= Beginning of Section =
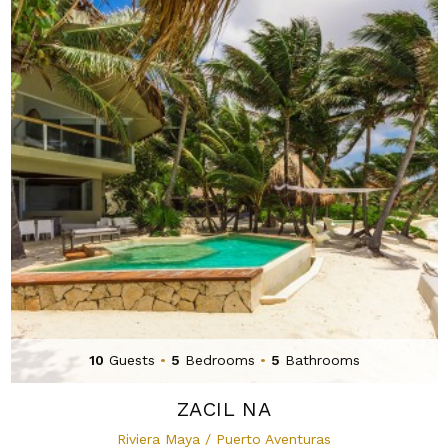
10
Guests
•
5
Bedrooms
•
5
Bathrooms
ZACIL NA
Riviera Maya / Puerto Aventuras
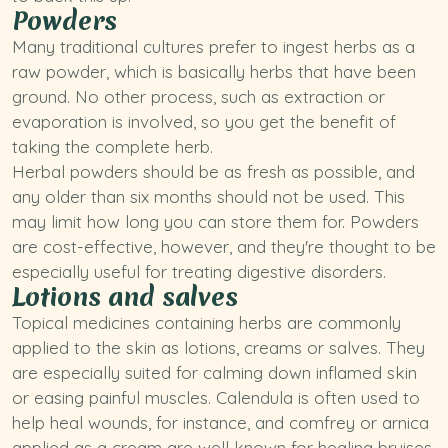
Powders
Many traditional cultures prefer to ingest herbs as a
raw powder, which is basically herbs that have been
ground. No other process, such as extraction or
evaporation is involved, so you get the benefit of
taking the complete herb.
Herbal powders should be as fresh as possible, and
any older than six months should not be used. This
may limit how long you can store them for. Powders
are cost-effective, however, and they're thought to be
especially useful for treating digestive disorders.
Lotions and salves
Topical medicines containing herbs are commonly
applied to the skin as lotions, creams or salves. They
are especially suited for calming down inflamed skin
or easing painful muscles. Calendula is often used to
help heal wounds, for instance, and comfrey or arnica
applied as a cream are well known for healing bruises.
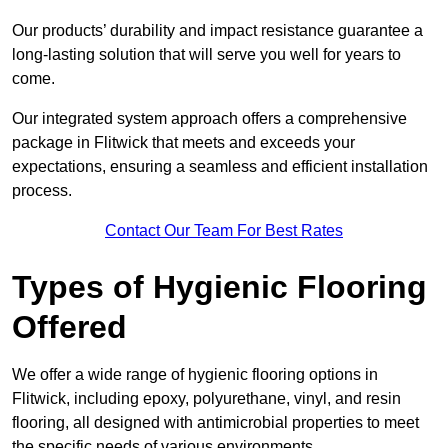
Our products’ durability and impact resistance guarantee a
long-lasting solution that will serve you well for years to
come.
Our integrated system approach offers a comprehensive
package in Flitwick that meets and exceeds your
expectations, ensuring a seamless and efficient installation
process.
Contact Our Team For Best Rates
Types of Hygienic Flooring
Offered
We offer a wide range of hygienic flooring options in
Flitwick, including epoxy, polyurethane, vinyl, and resin
flooring, all designed with antimicrobial properties to meet
the specific needs of various environments.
= End of Section =
- _REQUIREMENT_: For every record above, repeat the text exactly and omit any picture.

- _ANSWER FOR THIS EXERCISE_:
10
Guests
•
5
Bedrooms
•
5
Bathrooms
ZACIL NA
Riviera Maya / Puerto Aventuras
Powders
Many traditional cultures prefer to ingest herbs as a
raw powder, which is basically herbs that have been
ground. No other process, such as extraction or
evaporation is involved, so you get the benefit of
taking the complete herb.
Herbal powders should be as fresh as possible, and
any older than six months should not be used. This
may limit how long you can store them for. Powders
are cost-effective, however, and they're thought to be
especially useful for treating digestive disorders.
Lotions and salves
Topical medicines containing herbs are commonly
applied to the skin as lotions, creams or salves. They
are especially suited for calming down inflamed skin
or easing painful muscles. Calendula is often used to
help heal wounds, for instance, and comfrey or arnica
applied as a cream are well known for healing bruises.
Our products’ durability and impact resistance guarantee a
long-lasting solution that will serve you well for years to
come.
Our integrated system approach offers a comprehensive
package in Flitwick that meets and exceeds your
expectations, ensuring a seamless and efficient installation
process.
Contact Our Team For Best Rates
Types of Hygienic Flooring
Offered
We offer a wide range of hygienic flooring options in
Flitwick, including epoxy, polyurethane, vinyl, and resin
flooring, all designed with antimicrobial properties to meet
the specific needs of various environments.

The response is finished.